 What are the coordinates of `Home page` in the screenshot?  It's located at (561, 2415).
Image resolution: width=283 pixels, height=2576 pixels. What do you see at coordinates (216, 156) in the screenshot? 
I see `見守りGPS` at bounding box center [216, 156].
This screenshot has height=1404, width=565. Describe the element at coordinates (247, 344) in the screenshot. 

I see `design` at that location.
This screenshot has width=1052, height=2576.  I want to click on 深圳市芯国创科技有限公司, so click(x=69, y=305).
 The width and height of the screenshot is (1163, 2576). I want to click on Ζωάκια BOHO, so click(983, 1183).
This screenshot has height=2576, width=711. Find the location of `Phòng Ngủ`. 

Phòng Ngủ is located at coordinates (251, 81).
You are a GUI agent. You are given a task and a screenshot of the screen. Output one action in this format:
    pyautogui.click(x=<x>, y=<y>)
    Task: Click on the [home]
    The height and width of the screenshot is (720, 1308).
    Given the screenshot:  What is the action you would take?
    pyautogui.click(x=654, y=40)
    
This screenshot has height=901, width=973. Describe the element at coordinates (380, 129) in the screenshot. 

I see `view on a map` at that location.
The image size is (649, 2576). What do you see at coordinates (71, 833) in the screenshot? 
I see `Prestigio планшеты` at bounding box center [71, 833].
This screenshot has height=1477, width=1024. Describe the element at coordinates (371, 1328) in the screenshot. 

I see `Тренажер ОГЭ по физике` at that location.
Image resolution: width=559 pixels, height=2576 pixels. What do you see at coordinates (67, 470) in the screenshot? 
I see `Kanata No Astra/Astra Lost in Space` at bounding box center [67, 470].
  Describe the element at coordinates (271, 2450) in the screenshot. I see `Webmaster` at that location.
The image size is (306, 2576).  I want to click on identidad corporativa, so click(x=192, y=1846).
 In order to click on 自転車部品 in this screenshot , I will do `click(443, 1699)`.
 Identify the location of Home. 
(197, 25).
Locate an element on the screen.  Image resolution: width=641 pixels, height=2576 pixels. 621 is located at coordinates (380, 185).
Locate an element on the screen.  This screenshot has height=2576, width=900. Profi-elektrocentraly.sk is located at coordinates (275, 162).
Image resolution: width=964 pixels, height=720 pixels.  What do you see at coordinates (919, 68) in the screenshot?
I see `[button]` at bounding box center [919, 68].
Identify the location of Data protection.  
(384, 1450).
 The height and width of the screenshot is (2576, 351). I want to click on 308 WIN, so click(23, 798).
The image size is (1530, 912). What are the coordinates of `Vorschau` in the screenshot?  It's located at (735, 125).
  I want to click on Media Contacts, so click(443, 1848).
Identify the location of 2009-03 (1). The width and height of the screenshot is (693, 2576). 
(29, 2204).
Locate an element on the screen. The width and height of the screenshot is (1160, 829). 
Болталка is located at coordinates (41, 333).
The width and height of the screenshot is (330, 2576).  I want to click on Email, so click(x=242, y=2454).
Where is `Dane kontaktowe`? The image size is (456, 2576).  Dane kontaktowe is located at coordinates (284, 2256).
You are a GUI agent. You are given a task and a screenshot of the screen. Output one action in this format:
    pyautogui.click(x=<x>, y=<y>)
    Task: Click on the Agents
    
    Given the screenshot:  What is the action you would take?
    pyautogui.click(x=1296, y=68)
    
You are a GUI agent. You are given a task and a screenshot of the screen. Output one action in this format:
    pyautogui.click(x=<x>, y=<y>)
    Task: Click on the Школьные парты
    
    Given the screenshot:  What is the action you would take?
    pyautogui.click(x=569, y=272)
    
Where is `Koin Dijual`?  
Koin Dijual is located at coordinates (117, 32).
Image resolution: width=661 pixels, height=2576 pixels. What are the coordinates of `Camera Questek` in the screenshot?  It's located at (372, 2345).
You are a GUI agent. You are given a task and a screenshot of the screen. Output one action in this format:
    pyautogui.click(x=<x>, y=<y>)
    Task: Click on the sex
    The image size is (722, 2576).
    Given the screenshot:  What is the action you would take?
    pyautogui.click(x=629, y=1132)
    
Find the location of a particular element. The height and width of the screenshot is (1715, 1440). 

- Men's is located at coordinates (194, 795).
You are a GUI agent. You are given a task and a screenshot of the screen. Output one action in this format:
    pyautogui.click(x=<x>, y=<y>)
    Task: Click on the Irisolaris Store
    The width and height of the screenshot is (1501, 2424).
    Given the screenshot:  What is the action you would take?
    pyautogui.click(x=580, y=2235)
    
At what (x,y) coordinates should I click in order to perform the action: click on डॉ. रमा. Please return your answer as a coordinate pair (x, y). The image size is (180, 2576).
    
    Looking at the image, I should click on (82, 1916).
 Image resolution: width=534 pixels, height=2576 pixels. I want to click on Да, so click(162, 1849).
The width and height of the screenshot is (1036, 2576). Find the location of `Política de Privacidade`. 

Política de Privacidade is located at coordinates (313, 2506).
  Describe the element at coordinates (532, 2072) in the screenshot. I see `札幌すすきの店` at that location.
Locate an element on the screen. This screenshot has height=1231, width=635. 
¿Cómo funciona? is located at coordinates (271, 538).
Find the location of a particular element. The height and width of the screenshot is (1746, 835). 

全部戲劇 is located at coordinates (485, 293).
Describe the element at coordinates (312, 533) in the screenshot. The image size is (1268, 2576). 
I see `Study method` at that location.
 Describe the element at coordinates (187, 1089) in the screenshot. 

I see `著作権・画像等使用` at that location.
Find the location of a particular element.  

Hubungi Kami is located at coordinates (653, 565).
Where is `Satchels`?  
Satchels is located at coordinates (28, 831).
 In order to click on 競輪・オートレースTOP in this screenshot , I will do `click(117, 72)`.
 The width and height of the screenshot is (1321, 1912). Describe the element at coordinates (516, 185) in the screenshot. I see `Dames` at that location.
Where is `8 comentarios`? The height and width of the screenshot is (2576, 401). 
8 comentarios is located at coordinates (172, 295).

·····

To do: Nothing in the records above may be left out when you repeat them exactly.

Expected answer:
 What are the coordinates of `Home page` in the screenshot?  It's located at (561, 2415).
Image resolution: width=283 pixels, height=2576 pixels. What do you see at coordinates (216, 156) in the screenshot? 
I see `見守りGPS` at bounding box center [216, 156].
This screenshot has height=1404, width=565. Describe the element at coordinates (247, 344) in the screenshot. 

I see `design` at that location.
This screenshot has width=1052, height=2576.  I want to click on 深圳市芯国创科技有限公司, so click(x=69, y=305).
 The width and height of the screenshot is (1163, 2576). I want to click on Ζωάκια BOHO, so click(983, 1183).
This screenshot has height=2576, width=711. Find the location of `Phòng Ngủ`. 

Phòng Ngủ is located at coordinates (251, 81).
You are a GUI agent. You are given a task and a screenshot of the screen. Output one action in this format:
    pyautogui.click(x=<x>, y=<y>)
    Task: Click on the [home]
    The height and width of the screenshot is (720, 1308).
    Given the screenshot:  What is the action you would take?
    pyautogui.click(x=654, y=40)
    
This screenshot has height=901, width=973. Describe the element at coordinates (380, 129) in the screenshot. 

I see `view on a map` at that location.
The image size is (649, 2576). What do you see at coordinates (71, 833) in the screenshot? 
I see `Prestigio планшеты` at bounding box center [71, 833].
This screenshot has height=1477, width=1024. Describe the element at coordinates (371, 1328) in the screenshot. 

I see `Тренажер ОГЭ по физике` at that location.
Image resolution: width=559 pixels, height=2576 pixels. What do you see at coordinates (67, 470) in the screenshot? 
I see `Kanata No Astra/Astra Lost in Space` at bounding box center [67, 470].
  Describe the element at coordinates (271, 2450) in the screenshot. I see `Webmaster` at that location.
The image size is (306, 2576).  I want to click on identidad corporativa, so click(x=192, y=1846).
 In order to click on 自転車部品 in this screenshot , I will do `click(443, 1699)`.
 Identify the location of Home. 
(197, 25).
Locate an element on the screen.  Image resolution: width=641 pixels, height=2576 pixels. 621 is located at coordinates (380, 185).
Locate an element on the screen.  This screenshot has height=2576, width=900. Profi-elektrocentraly.sk is located at coordinates (275, 162).
Image resolution: width=964 pixels, height=720 pixels.  What do you see at coordinates (919, 68) in the screenshot?
I see `[button]` at bounding box center [919, 68].
Identify the location of Data protection.  
(384, 1450).
 The height and width of the screenshot is (2576, 351). I want to click on 308 WIN, so click(23, 798).
The image size is (1530, 912). What are the coordinates of `Vorschau` in the screenshot?  It's located at (735, 125).
  I want to click on Media Contacts, so click(443, 1848).
Identify the location of 2009-03 (1). The width and height of the screenshot is (693, 2576). 
(29, 2204).
Locate an element on the screen. The width and height of the screenshot is (1160, 829). 
Болталка is located at coordinates (41, 333).
The width and height of the screenshot is (330, 2576).  I want to click on Email, so click(x=242, y=2454).
Where is `Dane kontaktowe`? The image size is (456, 2576).  Dane kontaktowe is located at coordinates (284, 2256).
You are a GUI agent. You are given a task and a screenshot of the screen. Output one action in this format:
    pyautogui.click(x=<x>, y=<y>)
    Task: Click on the Agents
    
    Given the screenshot:  What is the action you would take?
    pyautogui.click(x=1296, y=68)
    
You are a GUI agent. You are given a task and a screenshot of the screen. Output one action in this format:
    pyautogui.click(x=<x>, y=<y>)
    Task: Click on the Школьные парты
    
    Given the screenshot:  What is the action you would take?
    pyautogui.click(x=569, y=272)
    
Where is `Koin Dijual`?  
Koin Dijual is located at coordinates (117, 32).
Image resolution: width=661 pixels, height=2576 pixels. What are the coordinates of `Camera Questek` in the screenshot?  It's located at (372, 2345).
You are a GUI agent. You are given a task and a screenshot of the screen. Output one action in this format:
    pyautogui.click(x=<x>, y=<y>)
    Task: Click on the sex
    The image size is (722, 2576).
    Given the screenshot:  What is the action you would take?
    pyautogui.click(x=629, y=1132)
    
Find the location of a particular element. The height and width of the screenshot is (1715, 1440). 

- Men's is located at coordinates (194, 795).
You are a GUI agent. You are given a task and a screenshot of the screen. Output one action in this format:
    pyautogui.click(x=<x>, y=<y>)
    Task: Click on the Irisolaris Store
    The width and height of the screenshot is (1501, 2424).
    Given the screenshot:  What is the action you would take?
    pyautogui.click(x=580, y=2235)
    
At what (x,y) coordinates should I click in order to perform the action: click on डॉ. रमा. Please return your answer as a coordinate pair (x, y). The image size is (180, 2576).
    
    Looking at the image, I should click on (82, 1916).
 Image resolution: width=534 pixels, height=2576 pixels. I want to click on Да, so click(162, 1849).
The width and height of the screenshot is (1036, 2576). Find the location of `Política de Privacidade`. 

Política de Privacidade is located at coordinates (313, 2506).
  Describe the element at coordinates (532, 2072) in the screenshot. I see `札幌すすきの店` at that location.
Locate an element on the screen. This screenshot has height=1231, width=635. 
¿Cómo funciona? is located at coordinates (271, 538).
Find the location of a particular element. The height and width of the screenshot is (1746, 835). 

全部戲劇 is located at coordinates (485, 293).
Describe the element at coordinates (312, 533) in the screenshot. The image size is (1268, 2576). 
I see `Study method` at that location.
 Describe the element at coordinates (187, 1089) in the screenshot. 

I see `著作権・画像等使用` at that location.
Find the location of a particular element.  

Hubungi Kami is located at coordinates (653, 565).
Where is `Satchels`?  
Satchels is located at coordinates (28, 831).
 In order to click on 競輪・オートレースTOP in this screenshot , I will do `click(117, 72)`.
 The width and height of the screenshot is (1321, 1912). Describe the element at coordinates (516, 185) in the screenshot. I see `Dames` at that location.
Where is `8 comentarios`? The height and width of the screenshot is (2576, 401). 
8 comentarios is located at coordinates (172, 295).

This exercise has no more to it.